Assad’s drug empire is funding Iranian-backed militias and fueling Hamas
After the Oct. 7 terrorist attack in Israel, several Hamas militants were reportedly found to be high on the illegal drug Captagon, which surely fueled their murderous rampage. But the drug’s threat is greater than just the boost it gives terrorists. The Captagon trade has become a key tool of influence for the Syrian regime and a massive source of income for the Iranian-backed militias now attacking U.S. troops.
The highly addictive methlike drug Captagon typically comes in small white pills exported by the millions across the Middle East and beyond. Its manufacturing is directly linked to the Syrian armed forces and the family of Syrian president Bashar al-Assad. In addition to being a dictator, war criminal and mass murderer, Assad can now add the title of drug kingpin to his résumé. Exporting these drugs worldwide earns him several billion dollars a year. To get Captagon, named after a former brand of fenethylline, into Europe, the Syrian regime built a distribution network that includes cooperation with Lebanese Hezbollah and the Italian mafia.

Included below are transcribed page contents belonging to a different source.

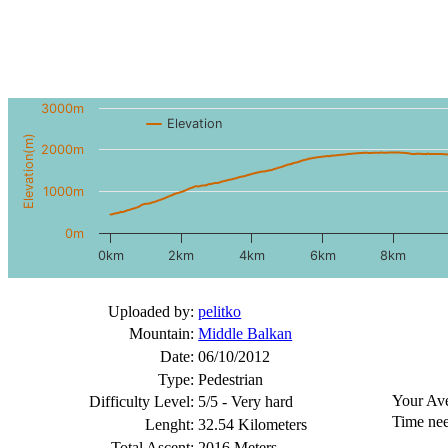
3000m
Elevation
Elevation(m)
2000m
1000m
0m
0km
2km
4km
6km
8km
Uploaded by:
pelitko
Mountain:
Middle Balkan
Date:
06/10/2012
Type:
Pedestrian
Your Av
Difficulty Level:
5/5 - Very hard
Time nee
Lenght:
32.54 Kilometers
Total Ascent:
2016 Meters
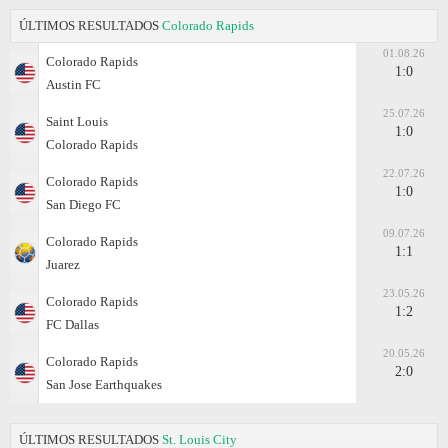
ÚLTIMOS RESULTADOS
Colorado Rapids
01.08.26
Colorado Rapids
1:0
Austin FC
25.07.26
Saint Louis
1:0
Colorado Rapids
22.07.26
Colorado Rapids
1:0
San Diego FC
09.07.26
Colorado Rapids
1:1
Juаrez
23.05.26
Colorado Rapids
1:2
FC Dallas
20.05.26
Colorado Rapids
2:0
San Jose Earthquakes
ÚLTIMOS RESULTADOS
St. Louis City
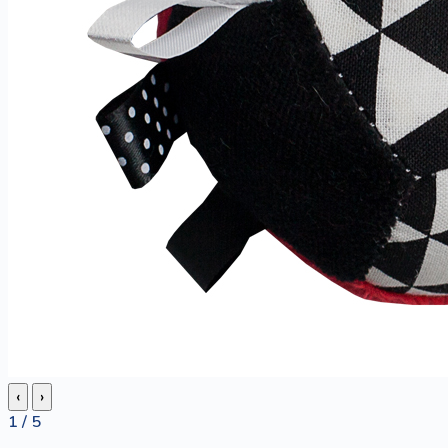
‹
›
1 / 5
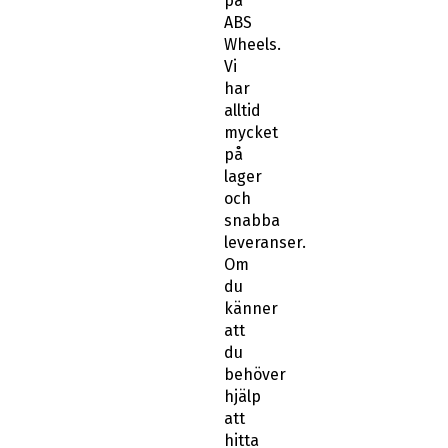
på
ABS
Wheels.
Vi
har
alltid
mycket
på
lager
och
snabba
leveranser.
Om
du
känner
att
du
behöver
hjälp
att
hitta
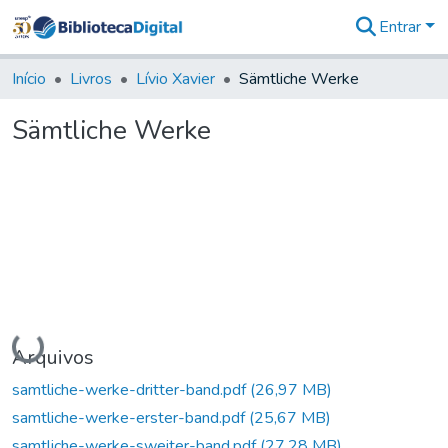
Entrar
Comunidades
&
Início
Livros
Lívio Xavier
Sämtliche Werke
Coleções
Tudo na
Sämtliche Werke
Biblioteca
Digital
Estatísticas
Carregando...
Arquivos
samtliche-werke-dritter-band.pdf
(26,97 MB)
samtliche-werke-erster-band.pdf
(25,67 MB)
samtliche-werke-sweiter-band.pdf
(27,28 MB)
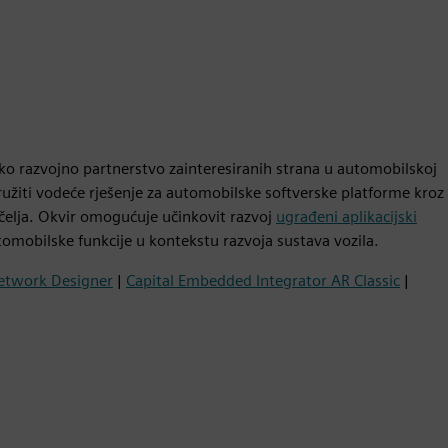
 razvojno partnerstvo zainteresiranih strana u automobilskoj
pružiti vodeće rješenje za automobilske softverske platforme kroz
učelja. Okvir omogućuje učinkovit razvoj
ugrađeni aplikacijski
omobilske funkcije u kontekstu razvoja sustava vozila.
Network Designer
|
Capital Embedded Integrator AR Classic
|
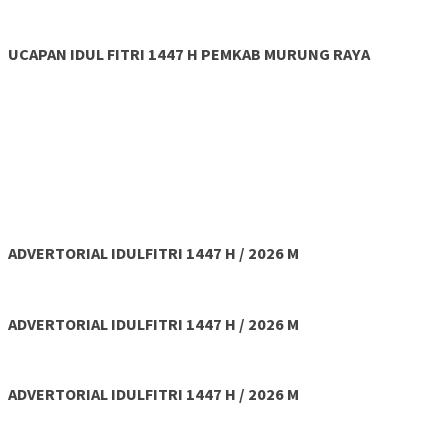
UCAPAN IDUL FITRI 1447 H PEMKAB MURUNG RAYA
ADVERTORIAL IDULFITRI 1447 H / 2026 M
ADVERTORIAL IDULFITRI 1447 H / 2026 M
ADVERTORIAL IDULFITRI 1447 H / 2026 M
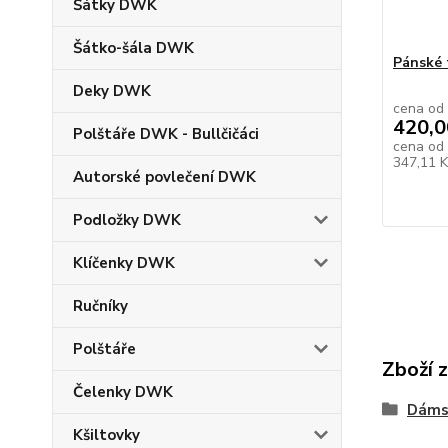
Šátky DWK
Šátko-šála DWK
Pánské 
Deky DWK
cena od
420,0
Polštáře DWK - Bullčičáci
cena od
347,11 
Autorské povlečení DWK
Podložky DWK
Klíčenky DWK
Ručníky
Polštáře
Zboží 
Čelenky DWK
Dáms
Kšiltovky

What’s worse, the Captagon scourge has Arab gulf states so rattled, they are speedily normalizing relations with Assad in hope he will cut off export to their countries. So far, Assad has used that leverage while only expanding these exports. And the middle men who transfer the drugs to gulf states are the same Iranian-backed militias that have attacked U.S. troops in Iraq and Syria dozens of times since the Israel-Gaza war began. These attacks on U.S. bases by armed drones and missiles have injured at least 56 American troops, according to the Pentagon.
“This is just a continuation of drugs fueling terror,” Rep. French Hill (R-Ark.), a member of the House Foreign Affairs Committee, told me. “Captagon is supporting terrorism financially, providing the money to expand the reach of terrorists and also fueling the terrorists themselves to go out and commit brutal atrocities like we witnessed in Israel.”
Israeli officials have repeatedly confiscated large Captagon shipments heading into Gaza. Iranian- supported militias operating in Syria and Iraq play a key role, because they control Syria’s borders with Iraq and Jordan. They are using the profits from reselling the drugs to purchase weapons and expand their territory. Assad’s cut helps keep him in power and insulates him from international sanctions.
A report last year by the New Lines Institute stated that the Syrian regime exploits the weaknesses in governance in several countries, especially in North Africa and Southern Europe, by partnering with all sorts of non-state actors and criminal organizations. “The trade’s role as a revenue source for state and non-state actors such as the Syrian government, Hezbollah, and state-affiliated militias has fueled malign activities that have exacerbated insecurity, encouraged corruption, and empowered authoritarian behaviors,” the report said.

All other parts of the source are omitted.